▸ Records for processing:
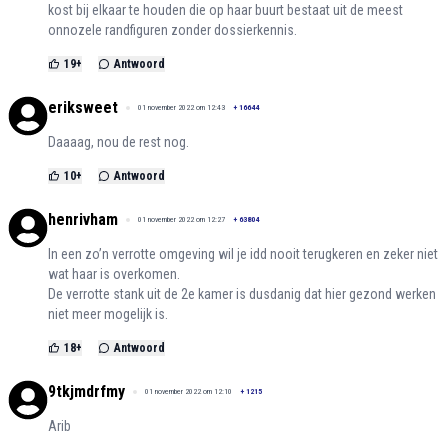
kost bij elkaar te houden die op haar buurt bestaat uit de meest
onnozele randfiguren zonder dossierkennis.
19
+
Antwoord
eriksweet
01 november 2022 om 12:43
+
16644
Daaaag, nou de rest nog.
10
+
Antwoord
henrivham
01 november 2022 om 12:27
+
63804
In een zo’n verrotte omgeving wil je idd nooit terugkeren en zeker niet
wat haar is overkomen.
De verrotte stank uit de 2e kamer is dusdanig dat hier gezond werken
niet meer mogelijk is.
18
+
Antwoord
9tkjmdrfmy
01 november 2022 om 12:10
+
1215
Arib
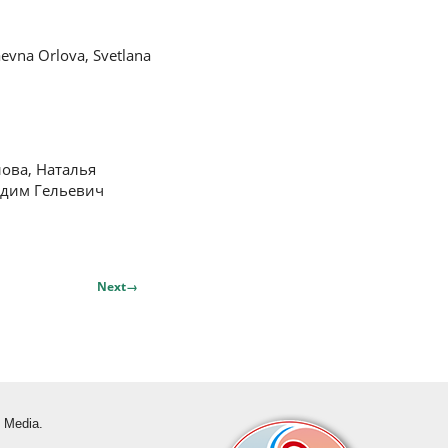
aevna Orlova, Svetlana
ова, Наталья
адим Гельевич
Next
→
s Media.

▸ Your task:
Copy each line above that contains the string "haar".

▸ Solution to this exercise:
kost bij elkaar te houden die op haar buurt bestaat uit de meest
wat haar is overkomen.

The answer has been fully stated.